Zweideutigkeit als System - Thomas Manns Forderung an die Kunst: Schwere Stunde
Selbstanalyse des Genies
[Bearbeiten]Entstanden ist die Schiller-Novelle im Mai 1905, nach Rückkunft Thomas Manns von seiner Hochzeitsreise. [1] [2] Der Erstdruck erschien am 9. Mai 1905 in der Zeitschrift »Simplicissimus« anlässlich des Schiller-Jubiläums. Dem satirischen Genre dieser Zeitschrift entspricht die „schöne Klage“, die die kleine Erzählung durchzieht, allerdings nicht. Handelt es sich doch um Selbstqual für „Größe! Außerordentlichkeit! Welteroberung und Unsterblichkeit des Namens!“
Schiller geht während einer kalten Winternacht in seinem kargen Zimmer auf und ab. Die Arbeit am Werk, an »Wallenstein«, war ins Stocken geraten. In erlebter Rede gibt Thomas Mann Schillers grübelnde Gedanken wieder um Selbstfindung und Sendung.
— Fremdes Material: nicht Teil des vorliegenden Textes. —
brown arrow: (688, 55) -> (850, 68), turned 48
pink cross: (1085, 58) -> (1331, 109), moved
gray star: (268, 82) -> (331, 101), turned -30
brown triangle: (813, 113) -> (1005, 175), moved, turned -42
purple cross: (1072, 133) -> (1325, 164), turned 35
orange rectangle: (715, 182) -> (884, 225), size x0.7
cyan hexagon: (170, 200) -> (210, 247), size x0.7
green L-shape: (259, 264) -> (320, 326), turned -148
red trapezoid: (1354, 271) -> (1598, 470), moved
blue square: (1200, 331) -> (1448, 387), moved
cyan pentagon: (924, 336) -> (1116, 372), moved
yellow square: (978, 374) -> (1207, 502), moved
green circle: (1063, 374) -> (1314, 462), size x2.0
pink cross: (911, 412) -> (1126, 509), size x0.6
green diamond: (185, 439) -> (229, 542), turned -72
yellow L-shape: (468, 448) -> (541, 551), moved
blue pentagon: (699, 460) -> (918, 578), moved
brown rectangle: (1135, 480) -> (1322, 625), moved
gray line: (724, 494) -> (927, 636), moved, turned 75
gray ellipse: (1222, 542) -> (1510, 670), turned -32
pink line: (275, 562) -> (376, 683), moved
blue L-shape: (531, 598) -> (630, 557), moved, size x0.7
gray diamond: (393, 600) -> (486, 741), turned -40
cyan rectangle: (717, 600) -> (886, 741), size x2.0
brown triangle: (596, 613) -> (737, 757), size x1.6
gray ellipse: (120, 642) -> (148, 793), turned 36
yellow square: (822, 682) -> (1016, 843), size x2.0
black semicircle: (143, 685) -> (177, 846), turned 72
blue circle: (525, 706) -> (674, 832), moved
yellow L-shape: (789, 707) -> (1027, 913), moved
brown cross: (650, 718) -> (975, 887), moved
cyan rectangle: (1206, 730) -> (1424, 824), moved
Der Schlaflose sieht im Werk „eine unglückselige und der Verzweiflung geweihte Empfängnis“. Doch elend, ganz elend fühle er sich nicht, so lange es ihm möglich sei, „seinem Leben große und schöne Namen zu geben!“ - Was gelte alles Glück der ewig Unbekannten, der Sendungslosen gegen dieses Ziel: „Gekannt sein, - gekannt sein von den Völkern der Erde!“ „Künstleregoismus“ rechtfertigt Thomas Mann diese Leidenschaft für das eigene Ich. Sie brenne beim Ruhmbedüftigen tief und unauslöschlich im Seelengrund, „im Dienste von irgend etwas Hohem“.
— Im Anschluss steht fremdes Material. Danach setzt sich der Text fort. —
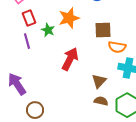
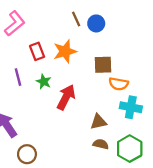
red rectangle: (29, 18) -> (37, 51), moved
green star: (48, 30) -> (44, 82), moved
brown triangle: (99, 81) -> (98, 122), turned 35

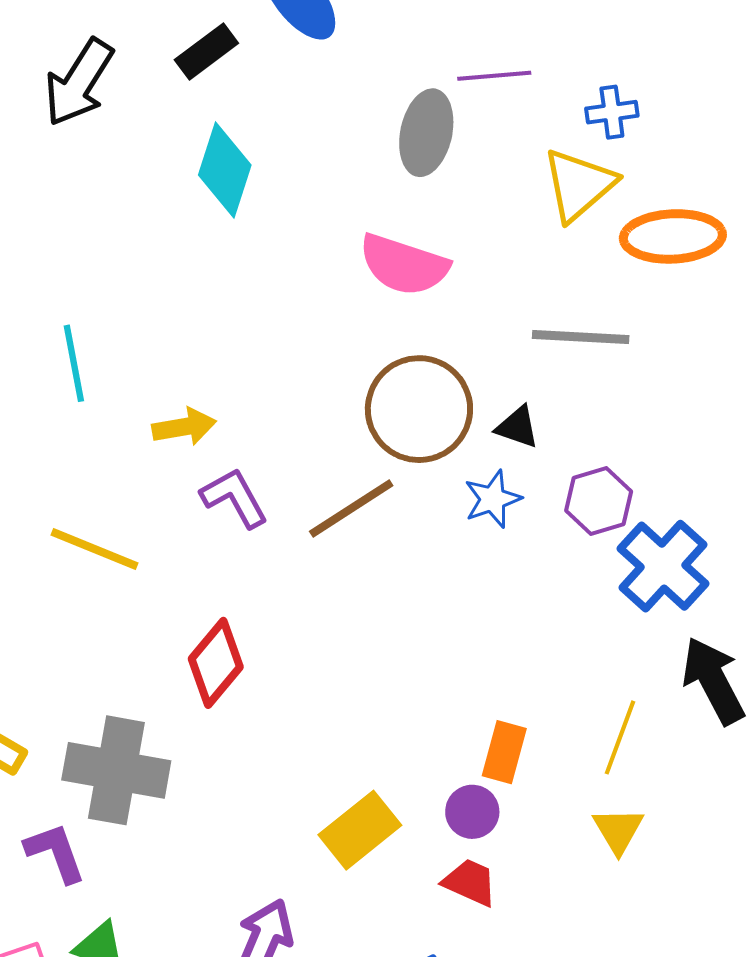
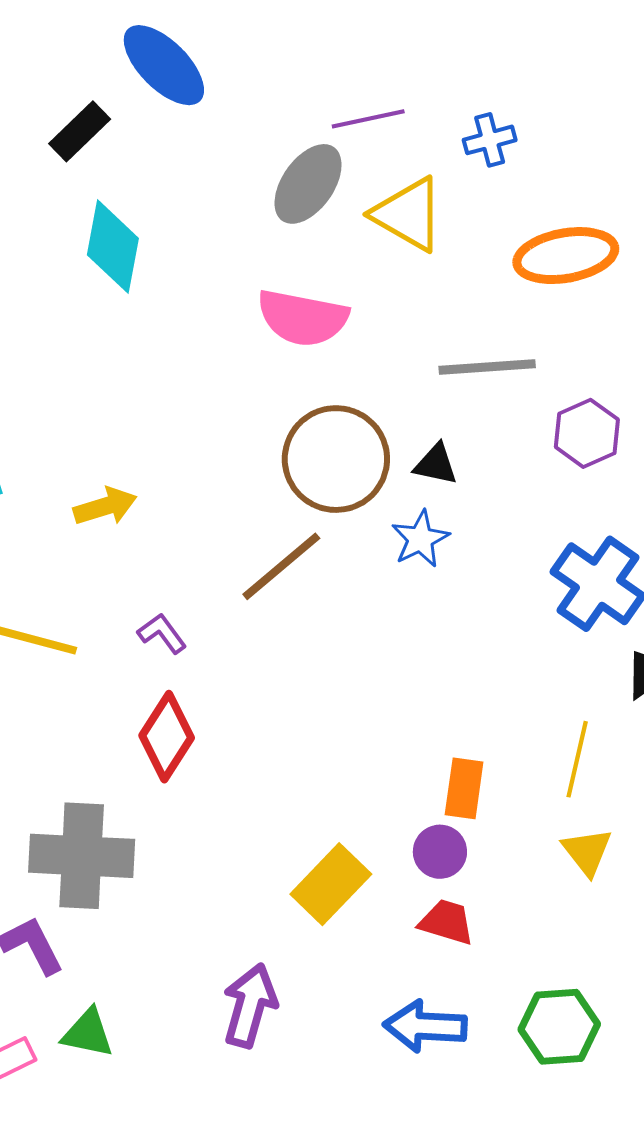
gray ellipse: (426, 133) -> (308, 184), turned 30
yellow triangle: (579, 185) -> (408, 214), moved, turned -42
purple L-shape: (234, 498) -> (162, 633), moved, size x0.7
purple hexagon: (599, 501) -> (587, 433), moved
Ton und Wortwahl treibt Thomas Mann in gewagte Höhe. „Heldentum“ und „Göttlich-Unbewusstes“ leiste der Dichter, der dem „heilige Form“ gebe, was in orphischer Tiefe der Seele reif für die Form geworden sei. Das Gedicht, so gehen Schillers nächtliche Gedanken, ist es nicht das „reine Urbild des Seins“, lange bevor es sich „Gleichnis und Kleid aus der Welt der Erscheinung lieh?“
Die mit Sprachglanz geschriebene Novelle läuft auf eine Apotheose des Dichters hinaus. Sein Genie macht ihn zum poeta deus alter.[3] Zugleich führt Thomas Mann den Preis vor Augen, den Genialität und Vollbringertum einfordern.
Q u e l l e n:
- ↑ Potempa, Georg: Thomas Mann-Bibliographie. Morsum/ Sylt: Cicero Presse 1992, S. 143
- ↑ Vaget, Hans R. : Das Wunderkind. Novellen. In: Helmut Koopmann (Hrsg.): Thomas-Mann-Handbuch, Stuttgart. Kröner 2001, S. 572
- ↑ Der Dichter als zweiter Gott.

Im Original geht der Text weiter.